Dopo molti mesi di pensieri, ripensamenti, idee luminose e amletici dubbi, quello che vi trovate sotto gli occhi è il Nuovo Periscopio. Molto, forse troppo ardito, colorato, anticonvenzionale, diverso da tutti gli altri media in circolazione, in edicola o sul web.

Se già frequentate  queste pagine, se vi piace o almeno vi incuriosisce Periscopio, la sua nuova veste grafica e i nuovi contenuti vi faranno saltare di gioia. Non esiste in natura un quotidiano online con il coraggio e/o l’incoscienza di criticare e capovolgere l’impostazione classica di questo “il giornale” un’idea (geniale) nata 270 anni fa, ma che ha introdotto  dei codici precisi rimasti quasi inalterati. Nemmeno la rivoluzione digitale, la democrazia informava, la nascita della Rete, l’esplosione dei social media, hanno cambiato di molto le testate giornalistiche, il loro ordine, la loro noia.

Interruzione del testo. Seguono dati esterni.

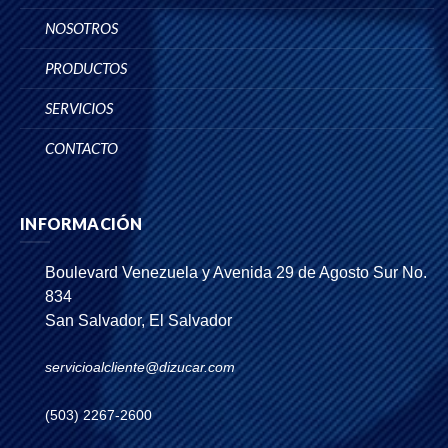
NOSOTROS
PRODUCTOS
SERVICIOS
CONTACTO
INFORMACIÓN
Boulevard Venezuela y Avenida 29 de Agosto Sur No.
834
San Salvador, El Salvador
servicioalcliente@dizucar.com
(503) 2267-2600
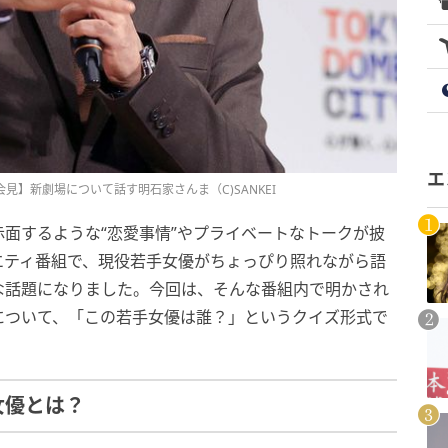
エ
会見】新劇場について話す明石家さんま（C)SANKEI
面するような“恋愛事情”やプライベートなトークが披
エティ番組で、現役若手女優がちょっぴり照れながら語
な話題になりました。今回は、そんな番組内で明かされ
について、「この若手女優は誰？」というクイズ形式で
女優とは？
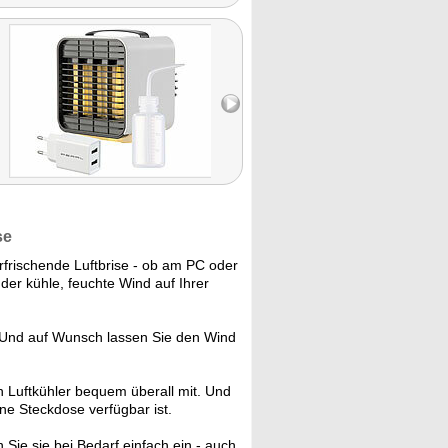
se
rfrischende Luftbrise - ob am PC oder
der kühle, feuchte Wind auf Ihrer
 Und auf Wunsch lassen Sie den Wind
Luftkühler bequem überall mit. Und
ne Steckdose verfügbar ist.
ie sie bei Bedarf einfach ein - auch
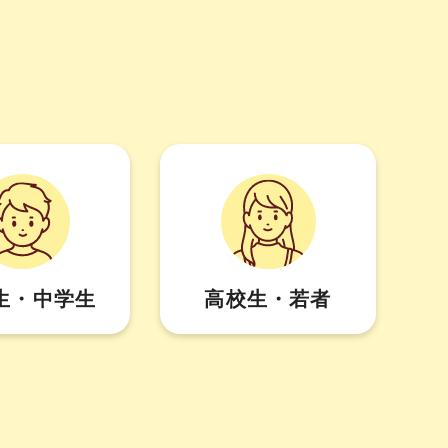
生・中学生
高校生・若者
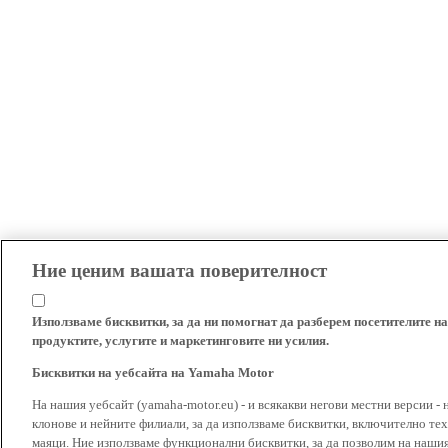
Ние ценим вашата поверителност
Използваме бисквитки, за да ни помогнат да разберем посетителите на
продуктите, услугите и маркетинговите ни усилия.
Бисквитки на уебсайта на Yamaha Motor
На нашия уебсайт (yamaha-motor.eu) - и всякакви негови местни версии - 
клонове и нейните филиали, за да използваме бисквитки, включително тех
маяци. Ние използваме функционални бисквитки, за да позволим на наши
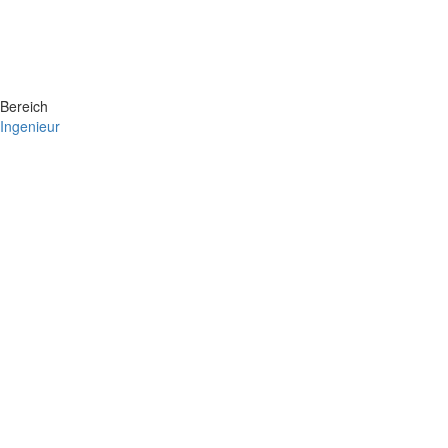
Bereich
Ingenieur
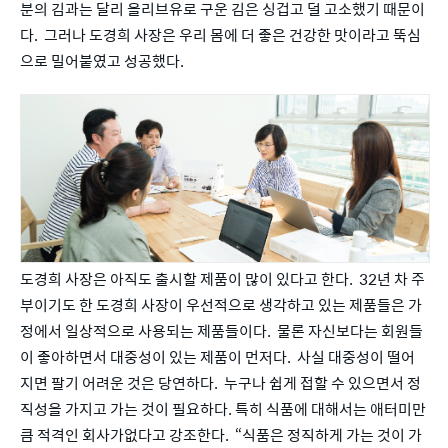
분의 김과는 달리 올리브유로 구운 김은 싱겁고 덜 고소했기 때문이
다.  그러나 도경희 사장은 우리 몸에 더 좋은 건강한 맛이라고 뚝심
으로 밀어붙였고 성공했다.
도경희 사장은 아직도 출시할 제품이 많이 있다고 한다.  32년 차 주
부이기도 한 도경희 사장이 우선적으로 생각하고 있는 제품들은 가
정에서 일상적으로 사용되는 제품들이다.  물론 자신보다는 회원들
이 좋아하면서 대중성이 있는 제품이 먼저다.  사실 대중성이 떨어
지면 팔기 어려운 것은 당연하다.  누구나 쉽게 접할 수 있으면서 정
직성을 가지고 가는 것이 필요하다. 특히 식품에 대해서는 애터미만
큼 적격인 회사가없다고 강조한다.  “식품은 정직하게 가는 것이 가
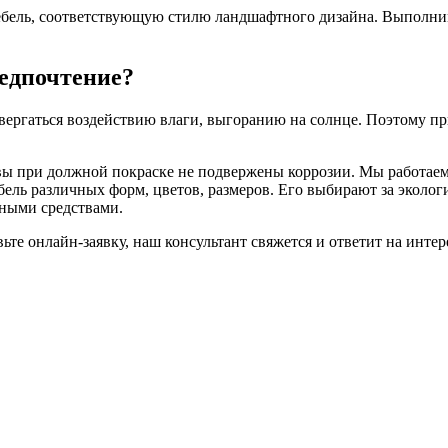
бель, соответствующую стилю ландшафтного дизайна. Выполним
едпочтение?
одвергаться воздействию влаги, выгоранию на солнце. Поэтому 
вы при должной покраске не подвержены коррозии. Мы работаем
бель различных форм, цветов, размеров. Его выбирают за эколог
тными средствами.
вьте онлайн-заявку, наш консультант свяжется и ответит на инт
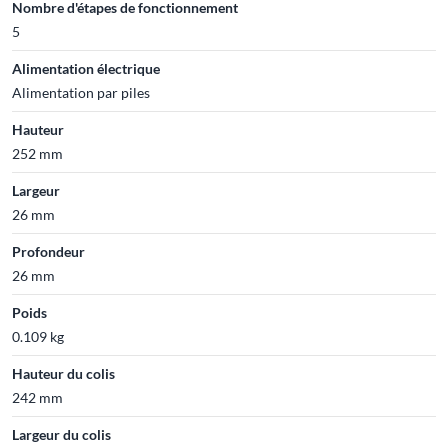
Nombre d'étapes de fonctionnement
5
Alimentation électrique
Alimentation par piles
Hauteur
252 mm
Largeur
26 mm
Profondeur
26 mm
Poids
0.109 kg
Hauteur du colis
242 mm
Largeur du colis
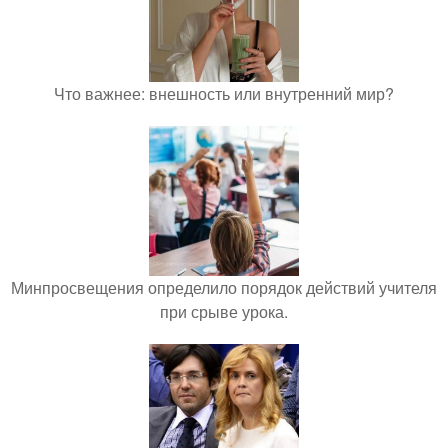
Что важнее: внешность или внутренний мир?
Минпросвещения определило порядок действий учителя
при срыве урока.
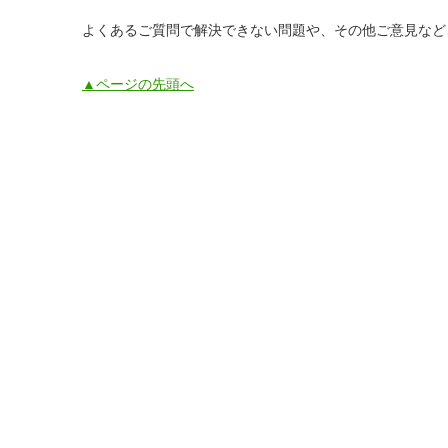
よくあるご質問で解決できない問題や、その他ご意見など
▲ページの先頭へ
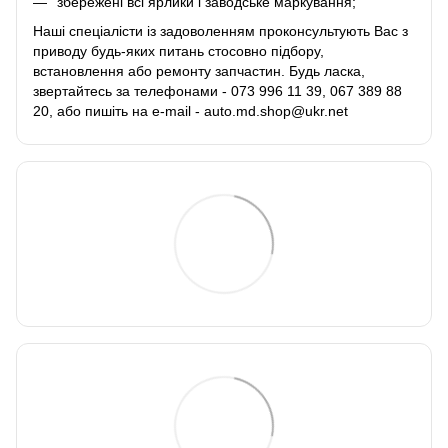
збережені всі ярлики і заводське маркування;
Наші спеціалісти із задоволенням проконсультують Вас з
приводу будь-яких питань стосовно підбору,
встановлення або ремонту запчастин. Будь ласка,
звертайтесь за телефонами - 073 996 11 39, 067 389 88
20, або пишіть на e-mail - auto.md.shop@ukr.net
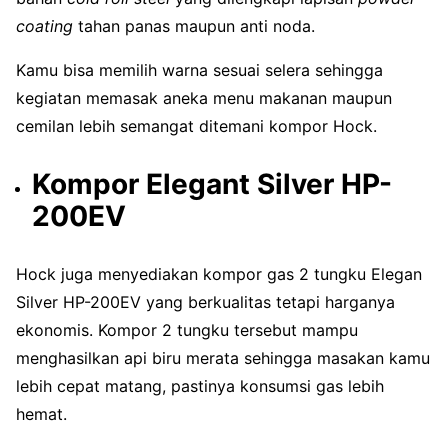
coating
tahan panas maupun anti noda.
Kamu bisa memilih warna sesuai selera sehingga
kegiatan memasak aneka menu makanan maupun
cemilan lebih semangat ditemani kompor Hock.
Kompor Elegant Silver HP-
200EV
Hock juga menyediakan kompor gas 2 tungku Elegan
Silver HP-200EV yang berkualitas tetapi harganya
ekonomis. Kompor 2 tungku tersebut mampu
menghasilkan api biru merata sehingga masakan kamu
lebih cepat matang, pastinya konsumsi gas lebih
hemat.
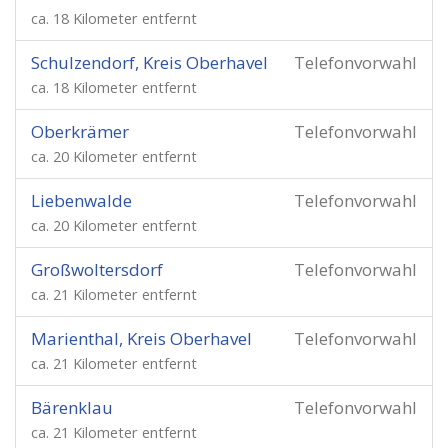
ca. 18 Kilometer entfernt
Schulzendorf, Kreis Oberhavel
Telefonvorwahl
ca. 18 Kilometer entfernt
Oberkrämer
Telefonvorwahl
ca. 20 Kilometer entfernt
Liebenwalde
Telefonvorwahl
ca. 20 Kilometer entfernt
Großwoltersdorf
Telefonvorwahl
ca. 21 Kilometer entfernt
Marienthal, Kreis Oberhavel
Telefonvorwahl
ca. 21 Kilometer entfernt
Bärenklau
Telefonvorwahl
ca. 21 Kilometer entfernt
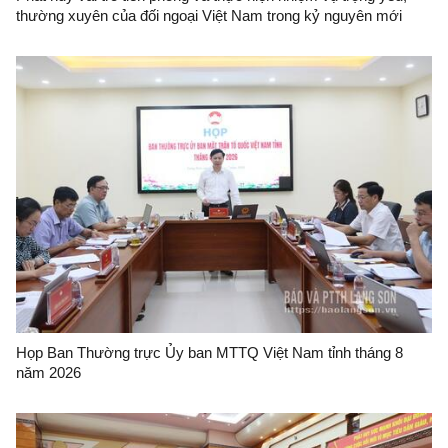
thường xuyên của đối ngoại Việt Nam trong kỷ nguyên mới
Họp Ban Thường trực Ủy ban MTTQ Việt Nam tỉnh tháng 8
năm 2026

Tanto che qualcuno si è chiesto se ancora servono, se hanno ancora un ruolo e un senso i quotidiani.  Arrivano sempre “dopo la notizia”, mettono tutti lo stesso titolo in prima pagina, seguono diligentemente il pensiero unico e il potente di turno, ricalcano in fotocopia le solite sezioni interne: politica interna, esteri, cronaca, economia, sport…. Anche le parole sembrano piene di polvere, perché il linguaggio giornalistico, invece di arricchirsi, si è impoverito.  Il vocabolario dei quotidiani registra e riproduce quello del sottobosco politico e della chiacchiera televisiva, oppure insegue inutilmente la grande nuvola confusa del web.

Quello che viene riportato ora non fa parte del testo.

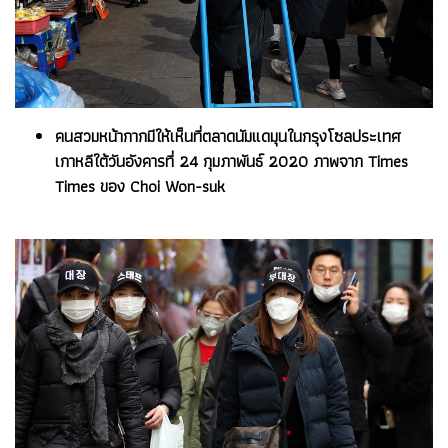
คนสวมหน้ากากมีให้เห็นที่ตลาดนัมแดมุนในกรุงโซลประเทศ
เกาหลีใต้วันอังคารที่ 24 กุมภาพันธ์ 2020 ภาพจาก Times
Times ของ Choi Won-suk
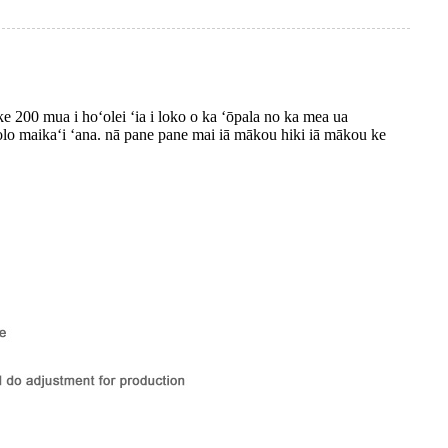
 200 mua i hoʻolei ʻia i loko o ka ʻōpala no ka mea ua
holo maikaʻi ʻana. nā pane pane mai iā mākou hiki iā mākou ke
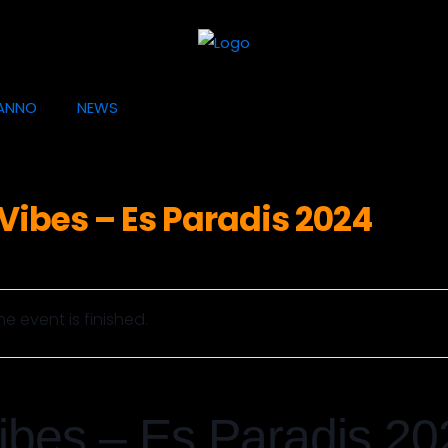
ANNO
NEWS
ibes – Es Paradis 2024
he event is finished.
bes – Es Paradis 20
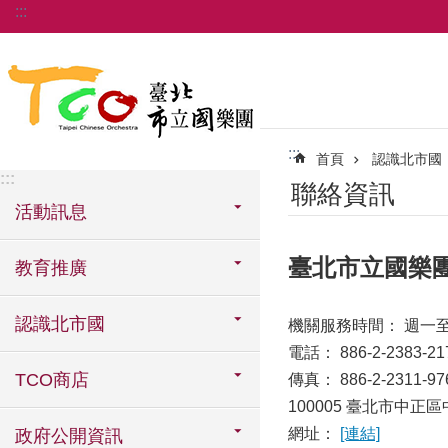
:::
跳到主要內容區塊
:::
首頁
認識北市國
:::
聯絡資訊
活動訊息
臺北市立國樂
教育推廣
認識北市國
機關服務時間： 週一
電話： 886-2-2383-21
TCO商店
傳真： 886-2-2311-97
100005 臺北市中正
網址：
[連結]
政府公開資訊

Periscopio propone un nuovo modo di essere giornale, di fare informazione. di accostare Alto e Basso, di rapportarsi al proprio pubblico. Rompe compartimenti stagni delle sezioni tradizionali di quotidiani. Accoglie e dà riconosce uguale dignità a tutti i generi e tutti linguaggi: così in primo piano ci può essere una notizia, un commento, ma anche una poesia o una vignetta.  Abbandona la rincorsa allo scoop, all’intervista esclusiva, alla firma illustre, proponendo quella che abbiamo chiamato “informazione verticale”: entrare cioè nelle  “cose che accadono fuori e dentro di noi”, denunciare Il Vecchio che resiste e raccontare Il Nuovo che germoglia, stare dalla parte dei diritti e denunciare la diseguaglianza che cresce in Italia e nel mondo. .

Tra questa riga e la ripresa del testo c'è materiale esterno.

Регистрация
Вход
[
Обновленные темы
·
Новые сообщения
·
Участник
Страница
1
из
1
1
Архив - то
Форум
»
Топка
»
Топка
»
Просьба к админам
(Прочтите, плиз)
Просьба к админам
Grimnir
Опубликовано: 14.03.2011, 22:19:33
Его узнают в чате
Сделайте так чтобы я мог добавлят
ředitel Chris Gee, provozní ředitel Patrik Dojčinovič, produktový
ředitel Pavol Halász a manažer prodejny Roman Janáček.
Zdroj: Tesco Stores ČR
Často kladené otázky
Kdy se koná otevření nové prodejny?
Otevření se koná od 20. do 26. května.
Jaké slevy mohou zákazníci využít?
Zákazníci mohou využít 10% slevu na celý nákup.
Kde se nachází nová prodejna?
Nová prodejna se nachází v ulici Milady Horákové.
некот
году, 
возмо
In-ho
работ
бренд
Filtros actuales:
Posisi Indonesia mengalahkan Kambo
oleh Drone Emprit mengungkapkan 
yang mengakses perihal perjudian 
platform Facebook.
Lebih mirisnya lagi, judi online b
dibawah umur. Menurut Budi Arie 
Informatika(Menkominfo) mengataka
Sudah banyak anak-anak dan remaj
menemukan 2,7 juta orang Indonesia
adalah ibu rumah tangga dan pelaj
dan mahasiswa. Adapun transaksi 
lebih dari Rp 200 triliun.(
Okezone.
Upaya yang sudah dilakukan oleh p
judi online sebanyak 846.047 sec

Con il quotidiano di ieri, così si diceva, oggi ci si incarta il pesce. Non Periscopio, la sua “informazione verticale” non invecchia mai e dal nostro archivio di quasi 50.000 articoli (disponibile gratuitamente) si pescano continuamente contenuti utili per integrare le ultime notizie uscite. Non troverete mai, come succede in quasi tutti i quotidiani on line,  le prime tre righe dell’articolo in chiaro… e una piccola tassa per poter leggere tutto il resto.

Sembra una frase retorica ma non lo è: “Periscopio è un giornale senza padrini e senza padroni”. Siamo orgogliosamente antifascisti, pacifisti, nonviolenti, femministi, ambientalisti. Crediamo nella Sinistra (anche se la Sinistra non crede più a se stessa), ma non apparteniamo a nessuna casa politica, non fiancheggiamo nessun partito e nessun leader. Anzi, diffidiamo dei leader e dei capipopolo, perfino degli eroi. Non ci piacciono i muri, quelli materiali come  quelli immateriali, frutto del pregiudizio e dell’egoismo. Ci piace “il popolo” (quello scritto in Costituzione) e vorremmo cancellare “la nazione”, premessa di ogni guerra e  di ogni violenza.

Periscopio è quindi un giornale popolare, non nazionalpopolare. Un quotidiano “generalista”,  scritto per essere letto da tutti (“quelli che hanno letto milioni di libri o che non sanno nemmeno parlare” F. De Gregori), da tutti quelli che coltivano la curiosità, e non dalle elites, dai circoli degli addetti ai lavori, dagli intellettuali del vuoto e della chiacchiera.